The cookie was store-bought but tasty. I ate another one, and drank about half my milk. It felt good enough on my scraped-up throat that I finished the glass before looking thoughtfully at James’. He hadn’t touched it. I was on the verge of making the swap when
James himself came storming back into the kitchen, head down and shoulders hunched.
“Ready?” he asked.
“Ready.” I stood immediately, grabbing the backpack from where it rested next to my chair. “I just need to get my skates on and we can go.”
“Good.” James made for the back door without another word, not even pausing to clean up our “snack.” He grabbed his shoes on the way out.
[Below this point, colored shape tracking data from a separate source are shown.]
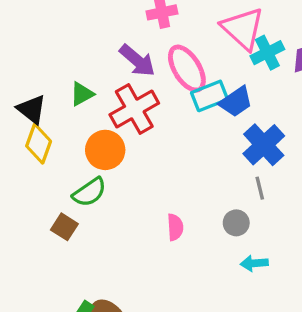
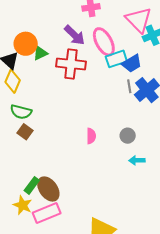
red cross: (134, 109) -> (71, 64), turned 32
orange circle: (105, 150) -> (26, 44), moved
gray line: (260, 188) -> (129, 86), moved
green semicircle: (89, 192) -> (21, 112), moved, turned 45

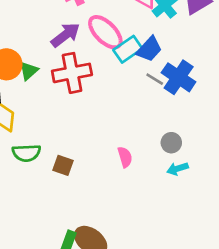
purple arrow: (74, 35) -> (65, 35), turned -65
gray line: (129, 86) -> (155, 79), turned -32
brown square: (25, 132) -> (63, 165), moved
cyan arrow: (137, 160) -> (177, 169), moved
I did the same, although I stuffed mine into the bag before sitting down and starting to lace up my skates.
James didn’t stop. He went to the bottom of the porch and got his bike, hands white-knuckled on the handlebars. I gave him a concerned look, but I didn’t hurry. There are things in life that shouldn’t be rushed. Lacing up a pair of skates is one of them. When your mode of transport is attached to your feet, the last thing you want is for a knot to give way.
Eventually, I felt secure enough to stand, slip my arms into the backpack’s straps, and walk carefully down the stairs to join James. “I know the way,” I said softly. “If you need to go ahead, you can.”
“He’s probably at one of the windows, watching us go,” James replied. “If he sees me pedal off without you, the game is up.”
“Is that all?” I asked, and leaned in to kiss James on the cheek. Only the cheek. It was suitable to the length of our supposed relationship, and more, given what he’d said about his life so far, I was willing to bet he hadn’t kissed many girls.
The startled look on his face when I pulled away was enough to confirm my guess. I offered a sideways smile.
“Veracity,” I said, and started skating.
My legs were sore and tired enough that I hadn’t managed to get very far by the time he caught up with me. He coasted along, matching my pace, until the house was out of view around the curve of the driveway and there was no way his father was still watching us.